Dr. Hasan from Chittagong developed ulcer in his left foot. He has been diabetic for over 12 years. Initially he underwent debridement of the wound and antibiotic treatment. But the wound continued to get worse, affecting his big toe. A local surgeon amputated the great toe and more wound care followed. After about a month, his infection spread to other toes and the sole of the foot, and this time his doctor recommended amputation of the left foot. Dr. Hasan panicked and contacted Dr. Shakti Paul (author) in Bangkok Hospital, who advised him that HBOT might help to save his foot. He rushed to Bangkok Hospital. An Orthopedic surgeon did thorough debridement without amputation and antibiotic therapy but this time he received HBOT at the hospital. "My ulcer improved day by day. I could feel the burning in the foot again which was not there before I started oxygen treatment," says a delighted Dr. Hasan. "The doctors suggested 21 sessions of HBOT, which I completed. The surgeon applied skin graft. The wound healed completely in a month," added Dr. Hasan. "Thank God, my leg and perhaps life was saved," says a much relieved Dr. Hasan.

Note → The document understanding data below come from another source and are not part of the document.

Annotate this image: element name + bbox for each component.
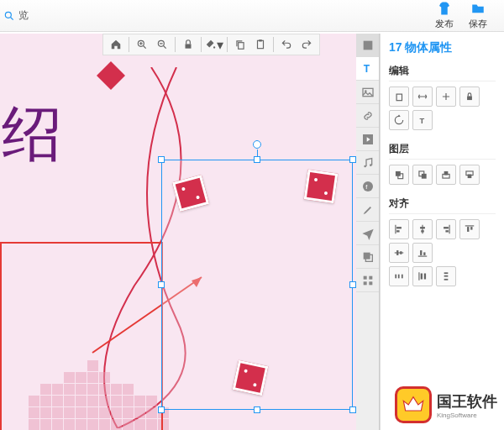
paste-button[interactable] [251,35,270,54]
publish-button[interactable]: 发布 [435,1,454,30]
svg-text:T: T [420,117,425,125]
align-top-button[interactable] [459,219,480,239]
svg-rect-64 [444,275,449,277]
panel-title: 17 物体属性 [389,40,496,55]
svg-rect-41 [396,230,400,232]
save-label: 保存 [469,18,487,30]
svg-line-1 [11,17,13,19]
svg-rect-47 [445,230,449,232]
canvas-toolbar: ▾ [102,34,320,55]
svg-rect-11 [363,40,372,50]
crown-icon [395,386,432,423]
watermark: 国王软件 KingSoftware [395,386,497,423]
preview-label: 览 [18,8,29,23]
svg-rect-23 [363,275,366,279]
align-bottom-button[interactable] [412,243,433,263]
paint-button[interactable]: ▾ [205,35,223,54]
svg-rect-58 [398,275,400,279]
svg-rect-43 [420,227,425,228]
align-center-h-button[interactable] [412,219,433,239]
tab-image[interactable] [356,81,379,104]
svg-rect-49 [467,227,469,232]
svg-point-0 [5,12,11,18]
layer-back-button[interactable] [459,165,480,185]
distribute-v-button[interactable] [436,266,456,286]
layer-backward-button[interactable] [436,165,456,185]
align-left-button[interactable] [389,219,409,239]
preview-button[interactable]: 览 [0,0,29,31]
edit-section: 编辑 T [389,64,496,130]
edit-lock-button[interactable] [459,87,480,107]
lock-button[interactable] [179,35,197,54]
undo-button[interactable] [277,35,296,54]
redo-button[interactable] [297,35,316,54]
layer-front-button[interactable] [389,165,409,185]
distribute-h-button[interactable] [389,266,409,286]
edit-text-button[interactable]: T [412,110,433,130]
svg-rect-59 [402,275,403,279]
edit-copy-button[interactable] [389,87,409,107]
svg-rect-26 [369,281,372,285]
resize-handle-tm[interactable] [254,156,260,163]
svg-rect-56 [423,252,425,255]
svg-rect-50 [470,227,472,230]
watermark-text: 国王软件 [437,391,497,412]
resize-handle-bl[interactable] [158,406,165,413]
tab-plane[interactable] [356,222,379,245]
canvas-text-shao: 绍 [2,94,62,175]
align-right-button[interactable] [436,219,456,239]
svg-point-5 [213,46,215,48]
resize-handle-ml[interactable] [158,281,165,288]
distribute-left-button[interactable] [412,266,433,286]
edit-rotate-button[interactable] [389,110,409,130]
watermark-sub: KingSoftware [437,412,497,419]
tab-link[interactable] [356,104,379,128]
save-button[interactable]: 保存 [469,1,487,30]
resize-handle-mr[interactable] [349,281,356,288]
tab-play[interactable] [356,128,379,151]
svg-rect-25 [363,281,366,285]
resize-handle-tl[interactable] [158,156,165,163]
svg-rect-55 [420,250,422,255]
tab-brush[interactable] [356,198,379,222]
svg-rect-61 [421,274,423,280]
tab-settings[interactable] [356,34,379,57]
resize-handle-bm[interactable] [254,406,260,413]
svg-rect-38 [468,174,472,178]
svg-rect-44 [421,230,424,232]
layer-label: 图层 [389,142,496,160]
red-square-2[interactable] [304,170,339,204]
home-button[interactable] [107,35,125,54]
svg-point-19 [363,181,373,191]
layer-section: 图层 [389,142,496,185]
zoom-in-button[interactable] [133,35,151,54]
tab-flash[interactable]: f [356,175,379,198]
red-square-3[interactable] [233,360,269,396]
svg-rect-7 [258,40,264,48]
rotate-handle[interactable] [253,140,261,149]
align-middle-v-button[interactable] [389,243,409,263]
svg-rect-24 [369,275,372,279]
edit-label: 编辑 [389,64,496,81]
tab-text[interactable]: T [356,57,379,81]
zoom-out-button[interactable] [153,35,171,54]
layer-forward-button[interactable] [412,165,433,185]
tab-grid[interactable] [356,269,379,292]
resize-handle-br[interactable] [349,406,356,413]
copy-button[interactable] [231,35,249,54]
publish-label: 发布 [435,18,454,30]
edit-width-button[interactable] [412,87,433,107]
align-label: 对齐 [389,197,496,214]
design-canvas[interactable]: 绍 [0,34,356,430]
svg-rect-4 [186,44,192,48]
svg-rect-57 [395,275,396,279]
tab-music[interactable] [356,151,379,175]
svg-point-17 [364,165,366,167]
svg-rect-34 [422,174,427,179]
svg-rect-21 [363,252,370,259]
svg-rect-40 [396,227,402,228]
edit-plus-button[interactable] [436,87,456,107]
svg-rect-8 [259,39,262,41]
tab-layers[interactable] [356,245,379,269]
resize-handle-tr[interactable] [349,156,356,163]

Hyperbaric Oxygen is not new but remained underutilized for years, perhaps because of the difficulties in its clinical applications. Many medical conditions respond well to HBOT and many more are in the process of development. Notable among HBOT use are: acute carbon monoxide poisoning, decompression sickness, gas gangrene, radionecrosis, crush injuries, chronic ulcer and diabetic foot, necrotizing soft tissue inections etc.
Its use in the future depends on continued enthusiasm, research, and practice based on sound principles. At present wound healing centers may harbor most hyperbaric chambers but it should become part of an integrated health care where many other complicated patients are treated.